Introduction to Cluster Chemistry and Magnesium Clusters
Clusters, consisting of a defined number of atoms, form the bridge between atomic-level entities and macroscopic materials. Due to their distinct properties, clusters are essential for various chemical processes and the development of new materials. In particular, metal nanoclusters, such as gold and silver clusters, have been crucial for catalysis and nanotechnology applications. Among these, the study of magnesium-based clusters has been growing due to their hydrogen storage, antioxidant properties, and their structural diversity.
Magnesium clusters, specifically, exhibit varying characteristics when doped with atoms like Si, Pd, Ga, or F. This work, however, primarily focuses on the fluorine-doped magnesium clusters FMgn. The doping of fluorine atoms onto magnesium clusters is particularly interesting because magnesium and fluorine form a stable chemical compound MgF2, commonly used as a flux in metal preparations. However, despite the well-known interaction between magnesium and fluorine, the behavior of fluorine atoms in small magnesium clusters has not been studied extensively. This study aims to fill this gap by exploring the structural, electronic, and chemical properties of FMgn clusters.
Computational Approach: CALYPSO Software and DFT Calculations
The CALYPSO software was used to predict the initial structures of FMgn clusters. This particle swarm optimization-based algorithm is effective in generating a variety of cluster structures by searching for possible stable configurations. Following this, DFT calculations were performed to optimize the lowest energy isomers of FMgn clusters. The B3LYP functional and 6-311g(d) basis set were employed for structural optimization, and vibrational frequency calculations were performed to ensure the structures corresponded to the lowest energy states i.e., not excited states.
To gain a deeper understanding of the electronic structure of FMgn clusters, Charge Transfer and Natural Bond Orbital analysis were conducted. Additionally, the UV-Vis spectra were computed using Time-Dependent Density Functional Theory to offer insights into the potential experimental spectroscopic signatures of FMgn clusters. Chemical bonding analysis was performed using Atoms-in-Molecules theory, focusing on Laplacian of Electron Density Δρ, Electron Localization Function, and Interaction Region Indicator (IRI) to study the F–Mg and Mg–Mg bond characteristics.

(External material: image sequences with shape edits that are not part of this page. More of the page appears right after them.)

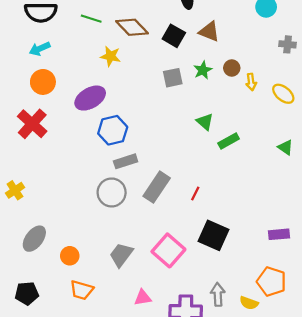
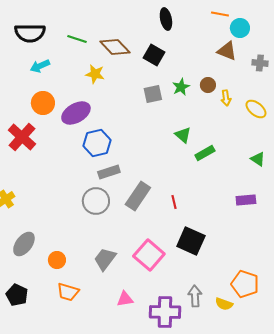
brown triangle: (209, 32) -> (227, 51), moved
cyan arrow: (40, 49) -> (40, 66), moved
orange circle: (43, 82) -> (43, 103), moved
red line: (195, 194) -> (174, 202), turned -40
purple rectangle: (279, 234) -> (246, 200), moved
black pentagon: (27, 293) -> (17, 295), turned 30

Structural Diversity and Stability of FMgn Clusters
One of the most striking findings in this study is the structural diversity of FMgn clusters. For clusters with sizes greater than FMg4, most structures exhibit three-dimensional geometries, where the fluorine atom is located on the outermost layer, surrounded by two or three magnesium atoms. For example, the structure of FMg6–FMg20 clusters is characterized by low symmetry C1, suggesting that the system prefers to adopt lower symmetry to minimize energy and maximize stability.
The FMg18 cluster, in particular, was identified as having high relative stability among all FMgn clusters. To evaluate the stability of these clusters quantitatively, key parameters such as binding energy Eb, second-order energy difference Δ2E, and HOMO-LUMO energy gap Egap were analyzed. These metrics are essential for determining the magic number of clusters and understanding the relative stability of clusters as their size increases.
Bonding Analysis: F–Mg and Mg–Mg Interactions
Chemical bonding in FMgn clusters was investigated by examining the nature of the F–Mg and Mg–Mg interactions. Laplacian of electron density Δρ and Electron Localization Function were used to explore the bonding characteristics at critical points. The analysis confirmed that the F atom is primarily stabilized at the outer layer of the Mg cluster, where it interacts weakly with a few Mg atoms, two or three. The Mg-Mg bonds, on the other hand, are more robust, forming a framework that stabilizes the cluster's overall structure.
The bonding topology of FMgn clusters is unique because, unlike other doping atoms such as Si or Pd, the F atom does not get trapped inside the magnesium cluster but remains at the periphery. This gives rise to a distinctive bonding environment that requires further investigation for understanding the mechanisms of stability in these clusters.
Spectroscopic Features and Future Experimental Work
To complement the theoretical insights, IR, Raman, and UV-Vis spectra of the FMgn clusters were computed. These spectra serve as guidelines for future experimental studies, where the spectral data can be used to verify the predicted electronic and structural properties of FMgn clusters. UV-Vis absorption spectra, in particular, can help identify the unique optical properties of these clusters and provide insights into their potential applications in areas such as nanotechnology, sensing, and catalysis.
Conclusion
The study of fluorine-doped magnesium clusters (FMgn, n = 2–20) provides valuable insights into their structural, electronic, and chemical bonding properties. The results suggest that these clusters exhibit a rare structural diversity, with the F atom positioned at the outer layer, surrounded by a small number of Mg atoms. The clusters are highly stable, especially FMg18, which shows the highest stability. Theoretical calculations of spectra and bonding provide key insights into the potential experimental verification of these clusters. Further experimental work will be essential to confirm these findings and to explore the practical applications of FMgn clusters in various fields.